The dissolution data were also studied for inter-occasion (Day 1 vs. Day 2) repeatability by comparing the mean dissolution profiles obtained from six experiments (n = 6 units) carried out by each analyst per occasion. Comparison of mean dissolution profiles based on the data generated by two analysts from 12 experiments (i.e., n = 12 units in 12 vessels), explores repeatability of results when the experiments are carried out by different analysts. It is important to note that inherent differences in these experiments are acknowledged; the two analysts performed the 12 of experiments on two different occasions (i.e., n = 6 per occasion).
RESULTS AND DISCUSSION
The top three considerations in the current work were ensuring stability of the analytes during dissolution testing and assay, preventing interactions and interferences, and optimizing recovery. This was accomplished firstly, by developing a technique to process samples obtained during dissolution testing, secondly, developing and validating quantitative HPLC-UV methods for the collected FeSSGF medium samples containing ibuprofen and ketoconazole, and lastly by performing the dissolution studies and solubility determinations in FeSSGF and pH 5 acetate buffer.

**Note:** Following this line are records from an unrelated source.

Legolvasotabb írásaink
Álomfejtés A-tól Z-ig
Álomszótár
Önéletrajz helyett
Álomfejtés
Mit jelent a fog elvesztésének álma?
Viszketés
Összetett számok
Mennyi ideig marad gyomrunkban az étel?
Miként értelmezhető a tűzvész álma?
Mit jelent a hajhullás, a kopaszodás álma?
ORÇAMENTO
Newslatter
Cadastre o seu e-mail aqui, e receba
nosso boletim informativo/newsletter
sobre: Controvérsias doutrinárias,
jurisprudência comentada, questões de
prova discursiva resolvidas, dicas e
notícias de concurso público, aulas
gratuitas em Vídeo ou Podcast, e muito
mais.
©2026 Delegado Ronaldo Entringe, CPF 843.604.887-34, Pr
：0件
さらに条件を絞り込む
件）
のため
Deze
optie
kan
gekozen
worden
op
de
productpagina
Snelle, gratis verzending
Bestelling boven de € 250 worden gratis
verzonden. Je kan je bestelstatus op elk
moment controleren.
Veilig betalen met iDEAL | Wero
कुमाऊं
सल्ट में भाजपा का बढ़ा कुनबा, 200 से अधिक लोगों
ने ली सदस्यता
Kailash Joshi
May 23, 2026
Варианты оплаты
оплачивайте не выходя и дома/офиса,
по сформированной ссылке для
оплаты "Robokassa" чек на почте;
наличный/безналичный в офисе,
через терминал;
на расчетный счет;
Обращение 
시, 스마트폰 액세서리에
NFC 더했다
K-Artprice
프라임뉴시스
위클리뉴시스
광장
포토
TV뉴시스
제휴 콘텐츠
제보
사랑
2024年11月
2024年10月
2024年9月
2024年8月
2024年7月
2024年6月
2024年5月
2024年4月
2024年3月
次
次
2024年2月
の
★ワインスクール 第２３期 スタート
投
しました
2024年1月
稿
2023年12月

Method Development and Optimization of the FeSSGF Sample Preparation Technique of the Dissolution Samples
For each drug, a separate sample preparation technique was required, although there is always a dependence of the HPLC-UV method on the extraction conditions (and vice versa). In addition to this, the sample preparation is very sensitive to the FeSSGF medium due to presence of milk components along with the excipients present in the tablets. The literature indicated the availability of sample preparation techniques that required use of different methods that include diafiltration, high heat treatment, calcium chloride addition, liquid-liquid extraction, using rotary evaporator, and low-temperature ultra-centrifugation (21,23,35). However, these methods are very lengthy, complex, time consuming, and involved multiple steps. The main purpose of this work was to develop a new sample preparation technique, which is more precise, robust, reproducible, accurate, simple, and time efficient, to quantitatively extract the drug from the dissolution medium containing milk proteins and drug product excipients with optimal recovery. In addition, for the new method, achieving drug recoveries greater than 95.0% of label claim was targeted (29,36). To quantify the extracted drug, the HPLC-UV method discussed in the previous section was employed.

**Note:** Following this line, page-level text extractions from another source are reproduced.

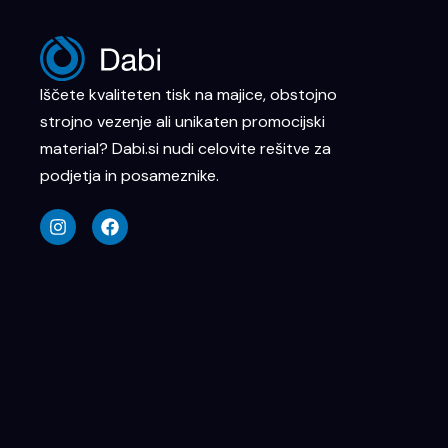
Iščete kvaliteten tisk na majice, obstojno
strojno vezenje ali unikaten promocijski
material? Dabi.si nudi celovite rešitve za
podjetja in posameznike.
I
F
n
a
s
c
t
e
a
b
g
o
r
o
a
k
m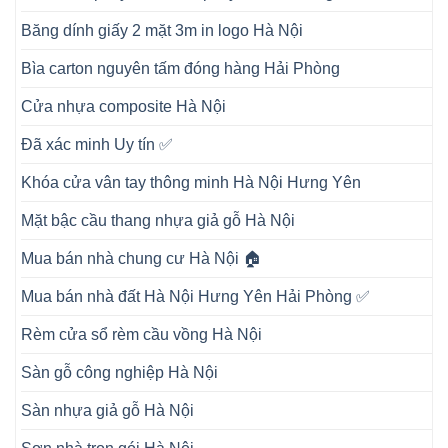
Băng dính giấy 2 mặt 3m in logo Hà Nội
Bìa carton nguyên tấm đóng hàng Hải Phòng
Cửa nhựa composite Hà Nội
Đã xác minh Uy tín ✅
Khóa cửa vân tay thông minh Hà Nội Hưng Yên
Mặt bậc cầu thang nhựa giả gỗ Hà Nội
Mua bán nhà chung cư Hà Nội 🏠
Mua bán nhà đất Hà Nội Hưng Yên Hải Phòng ✅
Rèm cửa sổ rèm cầu vồng Hà Nội
Sàn gỗ công nghiệp Hà Nội
Sàn nhựa giả gỗ Hà Nội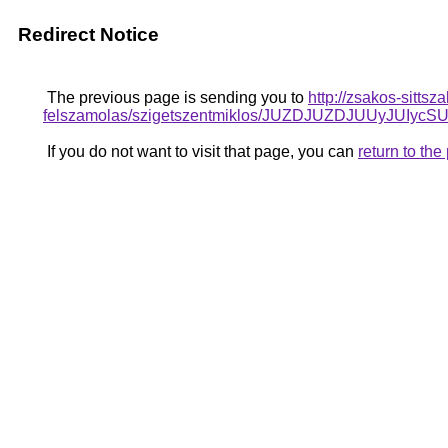
Redirect Notice
The previous page is sending you to
http://zsakos-sittsz
felszamolas/szigetszentmiklos/JUZDJUZDJUUy
If you do not want to visit that page, you can
return to th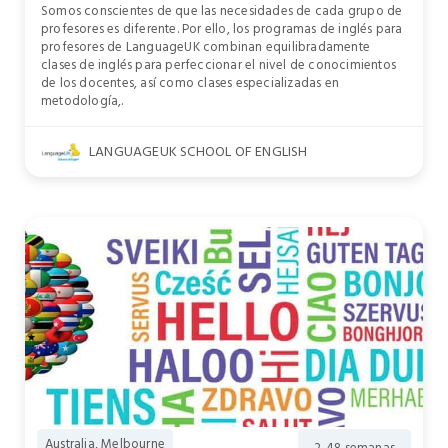
Somos conscientes de que las necesidades de cada grupo de
profesores es diferente. Por ello, los programas de inglés para
profesores de LanguageUK combinan equilibradamente
clases de inglés para perfeccionar el nivel de conocimientos
de los docentes, así como clases especializadas en
metodología,.
LANGUAGEUK SCHOOL OF ENGLISH
Australia, Melbourne
2-48 semanas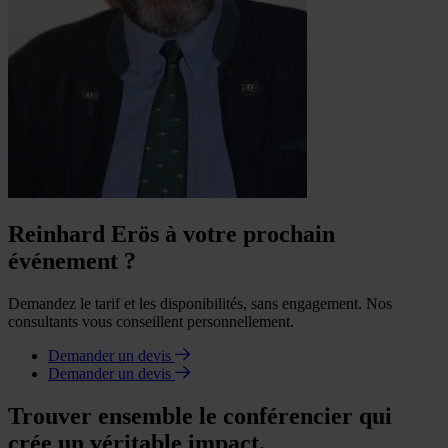
Reinhard Erös à votre prochain
événement ?
Demandez le tarif et les disponibilités, sans engagement. Nos
consultants vous conseillent personnellement.
Demander un devis
Demander un devis
Trouver ensemble le conférencier qui
crée un véritable impact.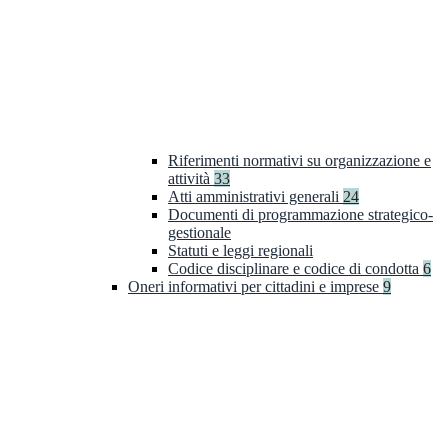
Riferimenti normativi su organizzazione e
attività
33
Atti amministrativi generali
24
Documenti di programmazione strategico-
gestionale
Statuti e leggi regionali
Codice disciplinare e codice di condotta
6
Oneri informativi per cittadini e imprese
9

System suitability for the peak areas (% RSD) was less than 2.0%, and linearity (R2 values) was greater than 0.9990 for the standards injected within 90 min of the standard preparation in FeSSGF using only 10 μm filter. However, when the same standards were injected after 6 h, the % RSD of peak area was 8.03% and R2 values for linearity of the same standards were 0.96. The possible reason for the observed changes may be attributed to the instability and/or formation of complexes of milk components (e.g., proteins and fats). It should be noted that proteins and fats also have binding tendencies that may either make the drug unavailable for analysis or it may result in degradation of the analytes of interest.

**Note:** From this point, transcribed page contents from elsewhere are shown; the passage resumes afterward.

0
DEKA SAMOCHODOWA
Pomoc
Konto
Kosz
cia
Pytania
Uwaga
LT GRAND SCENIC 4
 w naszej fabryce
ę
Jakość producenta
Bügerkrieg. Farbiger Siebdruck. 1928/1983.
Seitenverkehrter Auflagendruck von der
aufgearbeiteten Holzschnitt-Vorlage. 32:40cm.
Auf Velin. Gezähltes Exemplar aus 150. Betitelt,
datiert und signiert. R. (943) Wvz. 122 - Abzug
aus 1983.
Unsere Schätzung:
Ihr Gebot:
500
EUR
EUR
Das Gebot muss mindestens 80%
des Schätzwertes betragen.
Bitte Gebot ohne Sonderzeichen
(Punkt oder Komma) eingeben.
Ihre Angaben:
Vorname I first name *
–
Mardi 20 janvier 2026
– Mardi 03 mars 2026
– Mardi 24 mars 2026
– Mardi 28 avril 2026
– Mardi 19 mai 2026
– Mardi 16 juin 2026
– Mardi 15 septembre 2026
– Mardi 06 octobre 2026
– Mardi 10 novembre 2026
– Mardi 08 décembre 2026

Attempts were then made to pre-process standards in FeSSGF to improve the system suitability and R2 of the HPLC-UV analysis method. Filters starting with the smallest pore size (0.10, 0.45, and 1.20 μm) were tested sequentially to get rid of what appeared as complexation of dissolved and undissolved drug substance, excipients with the solid milk components present in FeSSGF. The initial filtering attempts were unsuccessful because the dissolution samples were viscous compared with FeSSGF as the dissolution medium, likely due to complex/agglomerate formation from protein denaturation and solidifying milk fat.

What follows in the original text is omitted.